Remember that you have something to offer that no one else can. Somehow we have come to believe that unless we are doing, or saying, or being like that person, we are less worthy. However, the world already has that person, so what the world needs is you.
Comparison will cause you to discount yourself which will diminish your impact. Jealousy, a close relative of comparison, then has a chance to drag you down the path of bitterness. Instead of taking that path, remind yourself that another person's impact or success does not take away from your own impact or success. In fact, your celebration of someone else will probably have a profound impact on them and make a difference in their life. Try it. You may be surprised.
Remember that caring for those close to you matters. A lot.

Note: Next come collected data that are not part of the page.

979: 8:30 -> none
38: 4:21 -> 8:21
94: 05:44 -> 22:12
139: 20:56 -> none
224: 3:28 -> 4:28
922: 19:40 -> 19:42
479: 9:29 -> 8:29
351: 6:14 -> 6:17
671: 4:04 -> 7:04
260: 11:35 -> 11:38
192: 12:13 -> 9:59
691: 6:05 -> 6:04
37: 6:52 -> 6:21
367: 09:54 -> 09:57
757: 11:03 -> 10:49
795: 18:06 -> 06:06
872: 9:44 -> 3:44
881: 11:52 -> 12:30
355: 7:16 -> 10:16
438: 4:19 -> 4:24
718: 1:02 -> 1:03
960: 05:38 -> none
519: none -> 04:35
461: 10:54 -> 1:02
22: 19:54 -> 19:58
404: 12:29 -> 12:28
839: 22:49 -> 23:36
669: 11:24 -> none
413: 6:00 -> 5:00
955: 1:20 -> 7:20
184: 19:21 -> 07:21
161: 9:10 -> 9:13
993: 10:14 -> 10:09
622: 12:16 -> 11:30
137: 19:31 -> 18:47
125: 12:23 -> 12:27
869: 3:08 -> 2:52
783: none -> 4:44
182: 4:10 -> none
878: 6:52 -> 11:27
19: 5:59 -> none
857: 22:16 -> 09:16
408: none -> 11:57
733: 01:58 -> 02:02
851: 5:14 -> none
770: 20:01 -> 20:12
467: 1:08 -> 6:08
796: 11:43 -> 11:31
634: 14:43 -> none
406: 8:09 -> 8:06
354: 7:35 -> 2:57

You've probably seen the quote from Mother Teresa floating around social media that says, "If you want to change the world, go home and love your family." While this is a good statement, it isn't exactly what Mother Teresa said. What she actually said was, "Spread love everywhere you go; first of all in your house. Give love to your children, to your wife or husband, to a next-door neighbor..." This has a similar feel to the other, but recognizes that a neighbor (anyone around you) should be loved, and treated, like family. Are your kids tucked in at night with full bellies and the knowledge they are loved? Have you told a friend how much they mean to you? Has a neighbor, or even a stranger, shared a meal around your table?
Remember that Loving Big often means thinking small.
Apparently, it's Mother Teresa quote day here on the blog, but she gave love so extravagantly that her words warrant sharing. She said, "Don't look for big things, just do small things with great love....The smaller the thing, the greater must be our love." If your idea of making an impact has to involve lots and lots of people all over the place then you are going to find yourself overextended and exhausted. Set aside any expectation of grandeur. Just forget it. Instead, ask yourself if you are making your moments matter. It's in those small moments that big love can be shown. That means that third poopy diaper you've changed today matters. That meal you brought to your neighbor matters. That smile you gave that lady at Walmart (or Target) matters. That scowl (or hand gesture) you kept to yourself when the car in front of you cut you off. You get the idea.
Remember that LOVE IS NEVER WASTED.
I promise you that love is never wasted. Yes, that's right. Love is never wasted. Remind yourself of that often. Everything you do to show love, mercy and compassion is the best choice you can make. It may not always seem like it, but love has this way of making itself useful even if it seems like you've sent it out into the stratospheres never to be seen again. If you are in the habit of being a loving presence in someone else's life your impact will be felt for a lifetime. Continue showing genuine concern for others and you'll eventually see the difference it makes.
MORE THAN LIKELY, YOU ARE MAKING A DIFFERENCE.
Back in the day when every town had at least three klatch-ey little indie coffee shops, I sat in one such establishment and declared to everyone gathered that I would never, ever have children because I was deathly afraid of being a horrible parent. One person replied that, because of my fear of being a bad parent, I would probably make a great parent. Similarly, I sort of think that if you're worried about making a difference then you probably are making a difference.
But, if want to make a greater impact then consider volunteering in your community by sharing your skills or services with people in need. There are plenty of organizations through which you could volunteer. Get creative. The world needs you. I promise.
You may never see the full impact of your life, but your sparkler is there. Light it up and keep going. Even if your neighbor sets off his big fireworks and even if your afraid that your sparkler will burn your hand. It is so worth it. You are worth it. You are making a difference.